Warning: this story may be distressing to some readers.
Two employees of Western Australia's corrective services department have been stood down in the wake of the state's first juvenile death in custody last week.
Cleveland Dodd a week earlier at the notorious Unit 18 juvenile detention facility at Casuarina Prison.
He was 16 years old.
Western Australia's minister of police Paul Papalia announced on Wednesday that corrective services' top official, Commissioner Mike Reynolds, had been replaced.
He also confirmed that another staff member had been stood down as part of an ongoing investigation by the Department of Justice into the incident.

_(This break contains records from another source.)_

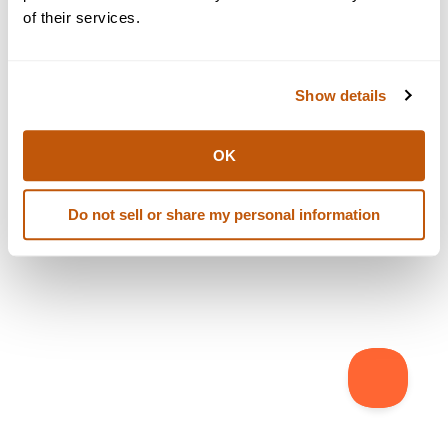
browser console for more information)
.
of their services.
Show details
OK
Do not sell or share my personal information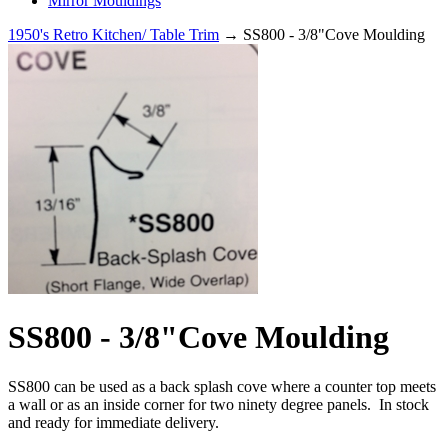
Mirror Mouldings
1950's Retro Kitchen/ Table Trim
→ SS800 - 3/8"Cove Moulding
SS800 - 3/8"Cove Moulding
SS800 can be used as a back splash cove where a counter top meets
a wall or as an inside corner for two ninety degree panels. In stock
and ready for immediate delivery.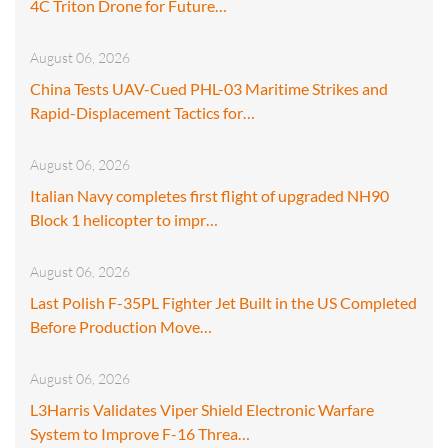
4C Triton Drone for Future…
August 06, 2026
China Tests UAV-Cued PHL-03 Maritime Strikes and
Rapid-Displacement Tactics for…
August 06, 2026
Italian Navy completes first flight of upgraded NH90
Block 1 helicopter to impr…
August 06, 2026
Last Polish F-35PL Fighter Jet Built in the US Completed
Before Production Move…
August 06, 2026
L3Harris Validates Viper Shield Electronic Warfare
System to Improve F-16 Threa…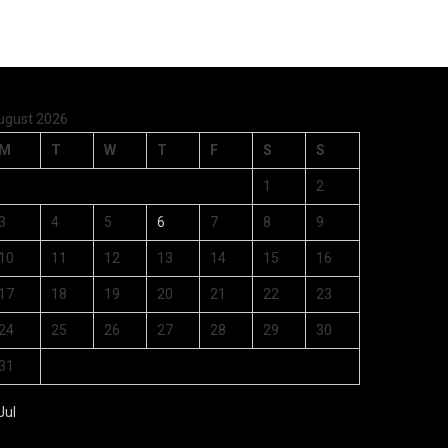
ugust 2026
M
T
W
T
F
S
S
1
2
3
4
5
6
7
8
9
10
11
12
13
14
15
16
17
18
19
20
21
22
23
24
25
26
27
28
29
30
31
Jul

Questions remain for family
Mr Dodd's family are now trying to ascertain what happened to the teenager before he died.
His grandmother, Glenda Mippy, said she would not be returning to her home of Meekatharra, hundreds of kilometres from Perth, until her family had answers on Mr Dodd's final days.
"Where were the people who were supposed to care for him when all this was going down?" she said, speaking with Channel 10's Narelda Jacobs.
Some media reports have alleged that the guard on duty when Mr Dodd self-harmed was asleep.
Minister Papalia would not confirm those reports when he appeared before media on Wednesday.
Dodd was the first child to die in WA juvenile detention in the state's history.